▶ [Aim of the exercise]: Find, in the records below, the line that contains "zapobiega przedostawaniu się" and the line that contains "uma nova versão do ‘horror branco’ do maca". Copy those two lines and everything between them exactly, but not the pictures.

▼

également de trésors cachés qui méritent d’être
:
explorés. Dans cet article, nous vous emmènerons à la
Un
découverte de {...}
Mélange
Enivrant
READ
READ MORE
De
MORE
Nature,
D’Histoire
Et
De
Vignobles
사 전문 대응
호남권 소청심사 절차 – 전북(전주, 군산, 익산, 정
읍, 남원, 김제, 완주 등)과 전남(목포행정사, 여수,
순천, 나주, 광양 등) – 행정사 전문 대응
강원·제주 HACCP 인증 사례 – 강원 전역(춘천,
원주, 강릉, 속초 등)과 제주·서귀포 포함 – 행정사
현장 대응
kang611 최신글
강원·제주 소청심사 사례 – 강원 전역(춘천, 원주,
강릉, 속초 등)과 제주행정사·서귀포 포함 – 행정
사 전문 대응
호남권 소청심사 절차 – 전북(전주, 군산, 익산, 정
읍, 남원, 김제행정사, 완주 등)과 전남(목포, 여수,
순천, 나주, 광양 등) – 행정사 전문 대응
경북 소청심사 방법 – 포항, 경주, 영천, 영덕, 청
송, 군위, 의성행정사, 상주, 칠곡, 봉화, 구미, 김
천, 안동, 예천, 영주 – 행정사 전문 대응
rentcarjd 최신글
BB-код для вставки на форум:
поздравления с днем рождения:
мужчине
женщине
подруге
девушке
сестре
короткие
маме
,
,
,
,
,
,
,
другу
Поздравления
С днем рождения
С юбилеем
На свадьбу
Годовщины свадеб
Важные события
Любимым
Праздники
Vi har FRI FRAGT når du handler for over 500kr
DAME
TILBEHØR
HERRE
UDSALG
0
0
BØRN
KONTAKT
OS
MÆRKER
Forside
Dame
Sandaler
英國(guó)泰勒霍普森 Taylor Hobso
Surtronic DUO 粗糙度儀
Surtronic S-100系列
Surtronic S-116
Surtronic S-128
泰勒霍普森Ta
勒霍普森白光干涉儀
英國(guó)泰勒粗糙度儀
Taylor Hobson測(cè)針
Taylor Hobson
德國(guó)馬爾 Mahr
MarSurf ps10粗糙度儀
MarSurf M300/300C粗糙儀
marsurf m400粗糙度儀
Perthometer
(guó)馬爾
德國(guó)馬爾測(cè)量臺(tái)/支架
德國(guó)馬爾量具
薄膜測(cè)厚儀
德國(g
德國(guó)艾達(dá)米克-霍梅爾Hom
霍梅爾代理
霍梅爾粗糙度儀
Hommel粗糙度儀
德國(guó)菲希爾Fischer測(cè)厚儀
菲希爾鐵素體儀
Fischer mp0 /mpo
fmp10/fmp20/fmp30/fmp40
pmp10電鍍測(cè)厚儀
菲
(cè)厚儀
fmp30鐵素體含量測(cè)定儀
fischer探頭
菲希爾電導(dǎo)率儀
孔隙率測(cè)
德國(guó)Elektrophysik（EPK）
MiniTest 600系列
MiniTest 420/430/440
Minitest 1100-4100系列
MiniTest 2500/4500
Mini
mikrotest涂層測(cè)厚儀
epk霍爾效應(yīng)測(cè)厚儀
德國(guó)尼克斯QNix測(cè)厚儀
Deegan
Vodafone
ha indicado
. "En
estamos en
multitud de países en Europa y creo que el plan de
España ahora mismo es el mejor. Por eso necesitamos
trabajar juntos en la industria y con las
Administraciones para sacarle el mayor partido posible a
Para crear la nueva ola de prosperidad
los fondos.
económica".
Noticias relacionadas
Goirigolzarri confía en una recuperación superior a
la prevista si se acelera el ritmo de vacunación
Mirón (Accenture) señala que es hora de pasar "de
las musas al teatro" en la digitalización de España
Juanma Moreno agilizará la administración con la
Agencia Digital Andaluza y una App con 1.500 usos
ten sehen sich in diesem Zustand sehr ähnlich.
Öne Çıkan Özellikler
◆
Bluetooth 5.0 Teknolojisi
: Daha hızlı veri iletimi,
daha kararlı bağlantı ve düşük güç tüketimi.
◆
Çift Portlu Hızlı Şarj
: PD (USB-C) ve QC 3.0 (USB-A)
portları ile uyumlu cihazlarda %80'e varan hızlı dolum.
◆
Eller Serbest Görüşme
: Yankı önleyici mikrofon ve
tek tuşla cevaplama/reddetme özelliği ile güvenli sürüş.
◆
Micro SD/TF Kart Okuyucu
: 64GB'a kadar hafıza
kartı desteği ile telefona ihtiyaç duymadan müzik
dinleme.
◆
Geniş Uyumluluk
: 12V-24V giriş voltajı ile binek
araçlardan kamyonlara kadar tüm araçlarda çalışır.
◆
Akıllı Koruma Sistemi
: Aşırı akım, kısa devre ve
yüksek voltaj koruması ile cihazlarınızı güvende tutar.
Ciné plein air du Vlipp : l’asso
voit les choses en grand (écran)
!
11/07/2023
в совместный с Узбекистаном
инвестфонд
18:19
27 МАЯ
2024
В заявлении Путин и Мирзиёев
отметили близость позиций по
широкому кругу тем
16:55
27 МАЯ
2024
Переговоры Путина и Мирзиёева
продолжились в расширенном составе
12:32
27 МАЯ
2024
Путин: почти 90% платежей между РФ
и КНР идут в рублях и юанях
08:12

▲
▼

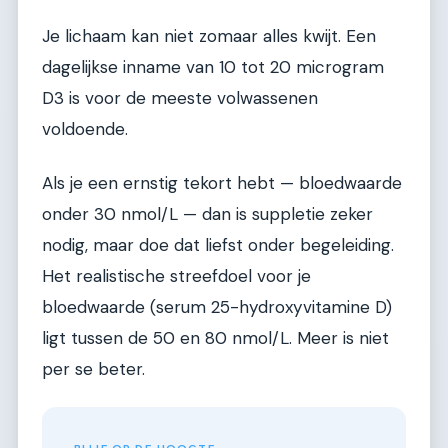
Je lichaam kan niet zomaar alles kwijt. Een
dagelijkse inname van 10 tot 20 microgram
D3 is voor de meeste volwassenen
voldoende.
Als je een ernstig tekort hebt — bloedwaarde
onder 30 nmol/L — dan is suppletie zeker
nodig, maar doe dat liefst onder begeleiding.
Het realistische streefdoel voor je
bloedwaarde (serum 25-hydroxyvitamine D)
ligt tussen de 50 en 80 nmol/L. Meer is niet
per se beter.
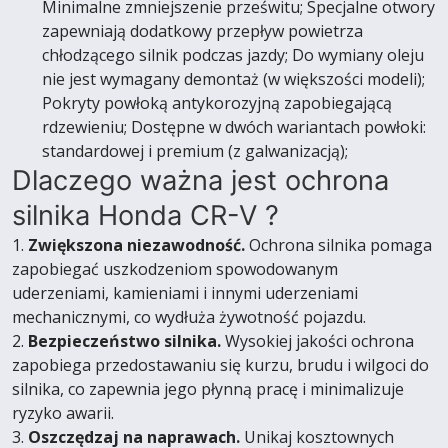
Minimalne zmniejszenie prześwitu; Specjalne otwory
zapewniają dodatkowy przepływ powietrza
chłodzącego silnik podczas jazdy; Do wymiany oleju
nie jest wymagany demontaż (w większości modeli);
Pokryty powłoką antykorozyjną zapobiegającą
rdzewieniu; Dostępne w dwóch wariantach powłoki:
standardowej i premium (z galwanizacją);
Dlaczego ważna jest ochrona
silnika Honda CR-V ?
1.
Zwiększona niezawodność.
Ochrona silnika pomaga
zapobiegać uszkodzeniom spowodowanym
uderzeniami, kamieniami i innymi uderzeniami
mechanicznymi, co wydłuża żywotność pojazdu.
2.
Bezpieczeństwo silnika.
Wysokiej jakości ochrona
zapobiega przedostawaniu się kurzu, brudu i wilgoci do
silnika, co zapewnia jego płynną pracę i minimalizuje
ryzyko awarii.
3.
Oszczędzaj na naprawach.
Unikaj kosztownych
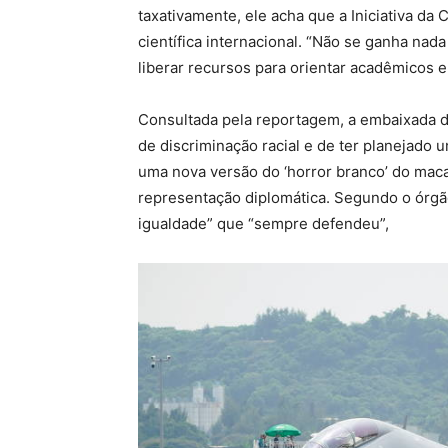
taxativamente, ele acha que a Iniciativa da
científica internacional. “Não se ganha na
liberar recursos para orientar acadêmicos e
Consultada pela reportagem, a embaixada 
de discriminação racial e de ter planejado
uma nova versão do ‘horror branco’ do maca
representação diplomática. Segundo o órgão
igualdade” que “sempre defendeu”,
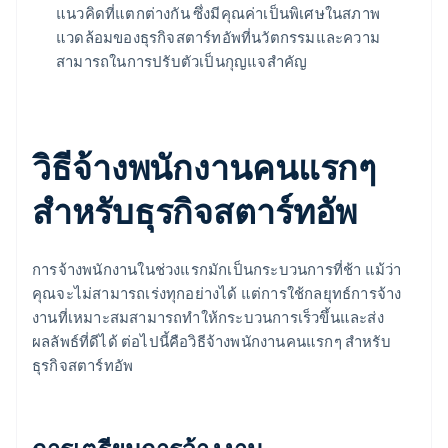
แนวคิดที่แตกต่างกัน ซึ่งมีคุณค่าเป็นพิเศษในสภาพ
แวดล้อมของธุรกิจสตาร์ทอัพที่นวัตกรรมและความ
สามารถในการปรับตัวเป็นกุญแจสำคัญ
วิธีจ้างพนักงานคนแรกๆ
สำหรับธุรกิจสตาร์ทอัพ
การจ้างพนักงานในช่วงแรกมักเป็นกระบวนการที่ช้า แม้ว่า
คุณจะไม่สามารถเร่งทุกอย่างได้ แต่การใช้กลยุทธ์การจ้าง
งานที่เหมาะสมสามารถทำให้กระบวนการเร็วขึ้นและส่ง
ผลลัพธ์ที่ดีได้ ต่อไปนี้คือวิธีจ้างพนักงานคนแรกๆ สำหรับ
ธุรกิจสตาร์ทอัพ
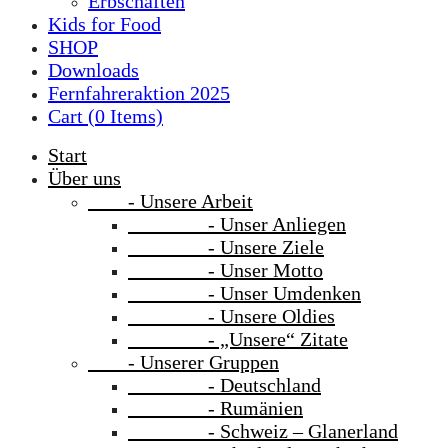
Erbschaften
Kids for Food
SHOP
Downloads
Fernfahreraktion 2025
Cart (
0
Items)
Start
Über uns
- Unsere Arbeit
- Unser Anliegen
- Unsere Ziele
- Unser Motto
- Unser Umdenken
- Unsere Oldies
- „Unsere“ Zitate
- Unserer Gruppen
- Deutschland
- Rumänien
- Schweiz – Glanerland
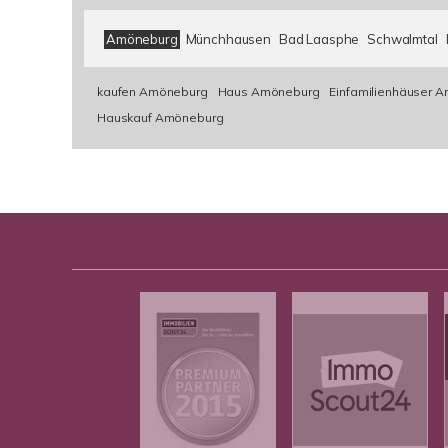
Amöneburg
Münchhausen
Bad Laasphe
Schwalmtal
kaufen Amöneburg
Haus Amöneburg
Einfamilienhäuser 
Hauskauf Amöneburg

▲
▼

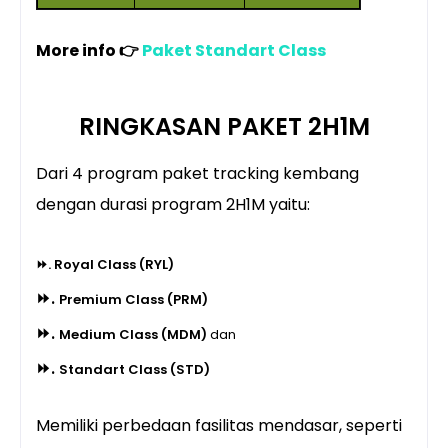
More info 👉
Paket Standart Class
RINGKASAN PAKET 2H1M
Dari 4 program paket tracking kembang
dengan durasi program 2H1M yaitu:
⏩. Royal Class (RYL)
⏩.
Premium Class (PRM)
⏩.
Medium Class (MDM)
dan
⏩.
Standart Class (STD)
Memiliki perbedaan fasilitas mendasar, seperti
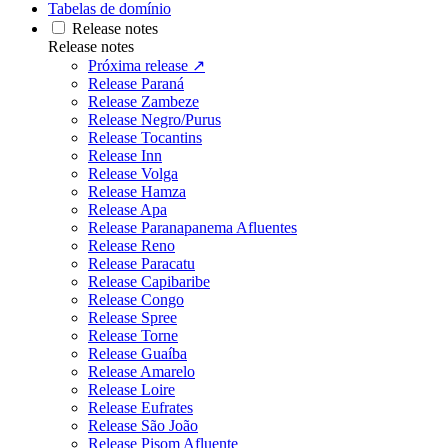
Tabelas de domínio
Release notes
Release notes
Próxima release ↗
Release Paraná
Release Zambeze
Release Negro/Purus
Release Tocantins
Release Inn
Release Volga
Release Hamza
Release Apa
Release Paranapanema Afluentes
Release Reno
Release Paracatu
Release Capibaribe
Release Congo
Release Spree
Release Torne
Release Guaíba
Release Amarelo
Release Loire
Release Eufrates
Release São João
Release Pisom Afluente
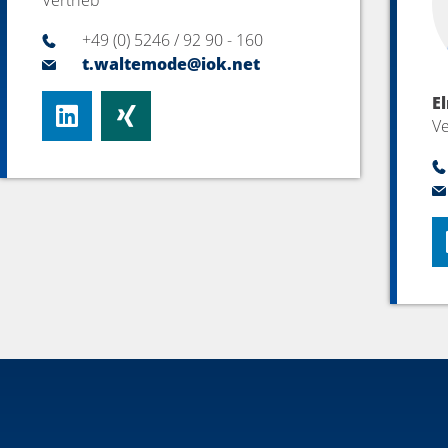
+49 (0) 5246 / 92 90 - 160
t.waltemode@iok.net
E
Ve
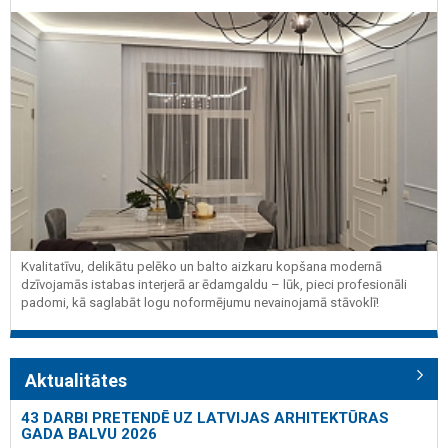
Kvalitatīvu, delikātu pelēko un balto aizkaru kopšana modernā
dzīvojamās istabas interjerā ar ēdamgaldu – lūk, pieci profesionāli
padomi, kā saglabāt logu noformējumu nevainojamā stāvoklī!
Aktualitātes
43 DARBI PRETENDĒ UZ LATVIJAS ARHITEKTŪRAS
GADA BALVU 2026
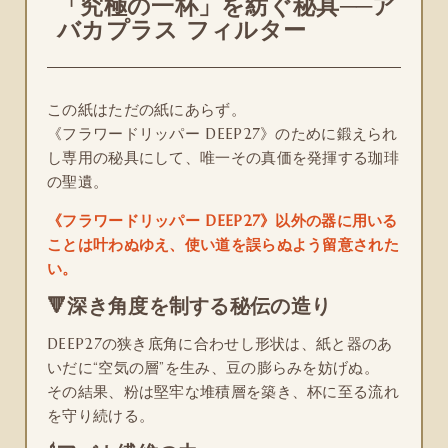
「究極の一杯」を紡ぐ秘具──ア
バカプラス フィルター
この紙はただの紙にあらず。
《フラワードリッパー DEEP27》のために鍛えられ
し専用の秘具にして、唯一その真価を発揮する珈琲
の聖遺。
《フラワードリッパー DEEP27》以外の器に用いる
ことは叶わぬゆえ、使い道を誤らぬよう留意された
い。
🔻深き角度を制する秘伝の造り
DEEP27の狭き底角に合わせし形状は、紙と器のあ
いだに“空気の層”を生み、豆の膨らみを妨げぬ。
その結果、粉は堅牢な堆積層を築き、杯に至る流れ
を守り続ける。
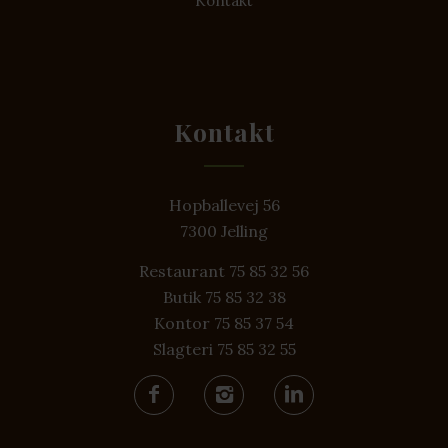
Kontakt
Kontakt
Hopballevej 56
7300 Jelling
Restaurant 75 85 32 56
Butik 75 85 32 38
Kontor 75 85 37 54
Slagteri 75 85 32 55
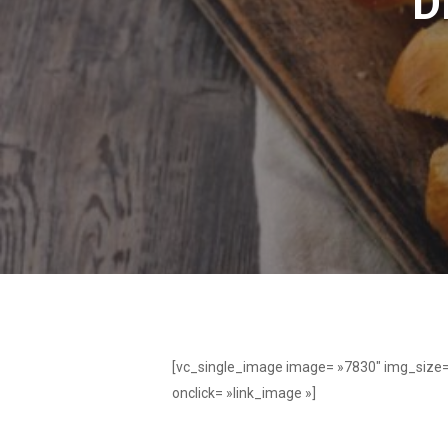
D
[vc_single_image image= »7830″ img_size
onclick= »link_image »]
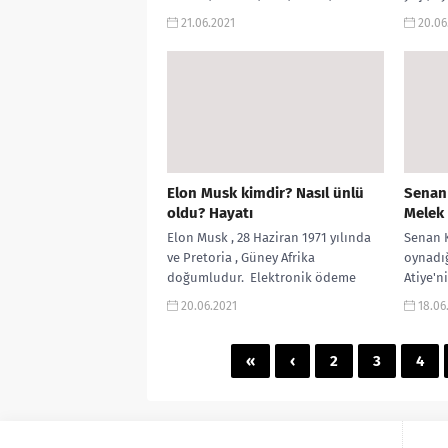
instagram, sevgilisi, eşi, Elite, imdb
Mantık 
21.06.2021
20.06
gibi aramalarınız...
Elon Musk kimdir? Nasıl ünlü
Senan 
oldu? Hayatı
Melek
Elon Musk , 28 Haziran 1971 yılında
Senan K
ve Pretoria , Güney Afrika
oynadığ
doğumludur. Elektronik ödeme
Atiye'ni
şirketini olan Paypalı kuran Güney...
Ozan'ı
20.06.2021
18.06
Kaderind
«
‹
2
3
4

▲

▶ [Response]:
zapobiega przedostawaniu się kurzu, brudu i wilgoci do
silnika, co zapewnia jego płynną pracę i minimalizuje
ryzyko awarii.
3.
Oszczędzaj na naprawach.
Unikaj kosztownych
taxativamente, ele acha que a Iniciativa da
científica internacional. “Não se ganha na
liberar recursos para orientar acadêmicos e
Consultada pela reportagem, a embaixada 
de discriminação racial e de ter planejado
uma nova versão do ‘horror branco’ do maca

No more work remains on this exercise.